As evident from the experience of Osama bin Laden, many Islamic warriors got their start collaborating with U.S. interests in Afghanistan.  The U.S. invasion of Iraq planted the seed from which IS evolved as both a political and military entity.   In 2002, Abu Musab al-Zarqawi, a Jordanian and leader of Tawhid wa al-Jihad (Organization of Monotheism and Jihad), established al-Qaeda in Iraq (AQI).  Following Zarqawi’s death in 2006, AQI morphed into Islamic State in Iraq (ISI).  In April 2013, ISI, with a military presence in Iraq and Syria, was rebranded the Islamic State in Iraq and the Levant (ISIS).  The Islamic State (IS) was decreed in June 2014.

IS seeks to overturn the Great Powers’ division of the Levant, thus reshaping traditional national territories into a religious-political caliphate.  It has a military and political presence in Syria and Iraq; it is creeping into Lebanon and now Libya (involving the murder of Christian Egyptians).  IS even promises to “free Palestine.”
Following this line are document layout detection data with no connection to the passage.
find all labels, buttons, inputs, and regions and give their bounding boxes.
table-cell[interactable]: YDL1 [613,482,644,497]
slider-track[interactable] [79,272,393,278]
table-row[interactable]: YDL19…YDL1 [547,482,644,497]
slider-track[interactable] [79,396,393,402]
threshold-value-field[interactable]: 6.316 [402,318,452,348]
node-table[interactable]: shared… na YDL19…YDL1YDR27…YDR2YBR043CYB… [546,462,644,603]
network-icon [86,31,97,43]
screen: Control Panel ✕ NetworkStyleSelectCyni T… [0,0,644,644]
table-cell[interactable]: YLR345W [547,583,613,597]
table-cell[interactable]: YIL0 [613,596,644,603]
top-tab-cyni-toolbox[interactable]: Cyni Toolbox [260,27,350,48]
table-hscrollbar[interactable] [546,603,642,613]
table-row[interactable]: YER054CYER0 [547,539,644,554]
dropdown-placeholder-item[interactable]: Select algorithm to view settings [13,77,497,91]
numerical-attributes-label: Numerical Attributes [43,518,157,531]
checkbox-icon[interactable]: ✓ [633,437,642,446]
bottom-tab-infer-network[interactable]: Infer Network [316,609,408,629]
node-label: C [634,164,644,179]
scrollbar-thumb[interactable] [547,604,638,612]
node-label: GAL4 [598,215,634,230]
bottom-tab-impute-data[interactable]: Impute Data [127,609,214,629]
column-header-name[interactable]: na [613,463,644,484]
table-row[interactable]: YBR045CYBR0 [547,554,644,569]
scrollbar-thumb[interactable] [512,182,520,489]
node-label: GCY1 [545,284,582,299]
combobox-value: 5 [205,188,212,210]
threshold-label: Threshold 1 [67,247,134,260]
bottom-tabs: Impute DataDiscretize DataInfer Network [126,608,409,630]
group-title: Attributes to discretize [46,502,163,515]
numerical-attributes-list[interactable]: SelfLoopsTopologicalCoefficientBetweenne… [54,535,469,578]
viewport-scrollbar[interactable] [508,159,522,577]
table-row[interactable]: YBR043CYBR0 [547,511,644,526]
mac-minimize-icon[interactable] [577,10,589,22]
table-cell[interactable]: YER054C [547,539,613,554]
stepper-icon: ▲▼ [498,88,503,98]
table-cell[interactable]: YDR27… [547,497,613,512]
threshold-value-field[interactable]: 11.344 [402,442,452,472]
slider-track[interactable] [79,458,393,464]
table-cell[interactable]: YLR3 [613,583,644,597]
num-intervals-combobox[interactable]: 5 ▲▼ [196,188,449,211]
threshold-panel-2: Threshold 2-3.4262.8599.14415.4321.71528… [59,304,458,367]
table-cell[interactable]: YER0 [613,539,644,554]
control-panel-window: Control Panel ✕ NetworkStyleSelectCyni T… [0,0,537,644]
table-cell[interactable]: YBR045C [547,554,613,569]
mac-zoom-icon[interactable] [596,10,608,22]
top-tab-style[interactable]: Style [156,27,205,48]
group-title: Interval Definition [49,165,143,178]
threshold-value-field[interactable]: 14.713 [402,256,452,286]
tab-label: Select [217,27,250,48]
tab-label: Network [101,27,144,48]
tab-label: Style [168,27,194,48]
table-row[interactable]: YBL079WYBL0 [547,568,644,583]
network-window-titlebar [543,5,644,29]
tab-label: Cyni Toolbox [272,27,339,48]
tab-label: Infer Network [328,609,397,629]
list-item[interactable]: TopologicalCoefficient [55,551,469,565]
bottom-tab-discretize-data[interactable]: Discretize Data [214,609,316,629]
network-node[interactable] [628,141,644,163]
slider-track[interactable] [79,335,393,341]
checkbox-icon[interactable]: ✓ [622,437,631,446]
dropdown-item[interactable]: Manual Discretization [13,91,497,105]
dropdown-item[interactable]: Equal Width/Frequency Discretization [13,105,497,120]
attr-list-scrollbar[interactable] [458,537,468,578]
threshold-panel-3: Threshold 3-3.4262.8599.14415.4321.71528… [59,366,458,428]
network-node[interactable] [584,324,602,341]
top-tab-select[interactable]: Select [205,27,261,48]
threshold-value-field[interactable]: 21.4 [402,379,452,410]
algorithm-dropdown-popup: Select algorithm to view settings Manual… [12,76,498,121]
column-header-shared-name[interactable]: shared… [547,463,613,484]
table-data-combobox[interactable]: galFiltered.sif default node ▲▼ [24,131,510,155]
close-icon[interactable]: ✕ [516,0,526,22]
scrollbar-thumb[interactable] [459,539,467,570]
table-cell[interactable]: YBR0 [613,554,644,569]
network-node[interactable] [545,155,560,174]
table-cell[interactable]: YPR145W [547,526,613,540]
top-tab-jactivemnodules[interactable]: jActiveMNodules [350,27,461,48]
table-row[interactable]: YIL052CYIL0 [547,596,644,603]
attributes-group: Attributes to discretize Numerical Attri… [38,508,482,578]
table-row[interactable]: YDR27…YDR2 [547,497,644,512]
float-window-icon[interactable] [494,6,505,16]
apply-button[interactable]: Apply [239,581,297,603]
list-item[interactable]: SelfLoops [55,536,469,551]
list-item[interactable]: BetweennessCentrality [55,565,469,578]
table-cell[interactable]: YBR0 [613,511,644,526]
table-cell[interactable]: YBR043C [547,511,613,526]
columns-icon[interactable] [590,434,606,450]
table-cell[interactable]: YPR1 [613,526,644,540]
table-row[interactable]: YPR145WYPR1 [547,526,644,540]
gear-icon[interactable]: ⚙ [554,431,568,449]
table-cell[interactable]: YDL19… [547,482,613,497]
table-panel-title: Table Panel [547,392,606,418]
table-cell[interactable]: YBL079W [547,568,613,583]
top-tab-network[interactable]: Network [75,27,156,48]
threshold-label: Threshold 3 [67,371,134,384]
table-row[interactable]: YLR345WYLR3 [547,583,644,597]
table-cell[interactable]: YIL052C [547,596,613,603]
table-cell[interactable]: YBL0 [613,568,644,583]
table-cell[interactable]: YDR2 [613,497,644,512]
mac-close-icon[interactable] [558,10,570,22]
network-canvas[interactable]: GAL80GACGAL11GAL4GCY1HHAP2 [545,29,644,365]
IS is but one of the insurgent movements challenging European colonists’ notions of the nation state set up by Sykes-Picot or other such schemes.

The European Union (EU) suggests one failed approach.  It was established in 1957 to facilitate the economic, social and cultural integration – symbolized by the euro and open boarders — of individual countries.  It originally consisted of six countries and, today, involves 28 countries and over 500 million people.  Since it’s founding, there’ve been calls for the EU to become a “United States of Europe,” with individual countries becoming analogous to U.S. states.  However, with the rise of rightwing movements in the France, the UK and other countries as well as Greece’s possible exit, a further reconfiguration of Europe seems unlikely.

The Kurds suggest an alternative transnational political identity.  Based in a well-run and strongly militarized area of northern Iraq, it could well emerge as an independent nation state if (as many hypothesize) Iraq breaks up.  More troubling, it could then serve as an anchor state aligned with Kurdish separatists in Turkey, a NATO state.

An IS off-shoot, “AfPak,” is spearheading a campaign to create what it calls Islamic State of Khorasan.  It covers a region spanning Afghanistan and Pakistan as well as parts of Iran, Central Asia, India, and Bangladesh.  (The border between Pakistan and India was established in 1947 under what is known as the “Radcliffe Line,” laid out by yet another British colonialist, Sir Cyril Radcliffe.)

Boko Haram, which means “Western education is forbidden,” is terrorizing northern Nigeria.  An Islamic fundamentalist group, it has engaged in beheadings, mass killings and the kidnapping of schoolgirl.  It originally sought to unite Anglophone Nigeria with its Francophone neighbor Niger, which has a larger Muslims population.  It is extending its terrifying tentacles into Niger, Cameroonian and Chad.

The aggressive violence of Islamic fundamentalists in the Levant and Nigeria are reactionary responses to a profoundly destabilized world order.  They represent a rejection of what is understood in the West as “civilization,” of secularism, science, democracy, arts, gender equality and sexual pleasure.  They are the latest – last? — battles of patriarchy.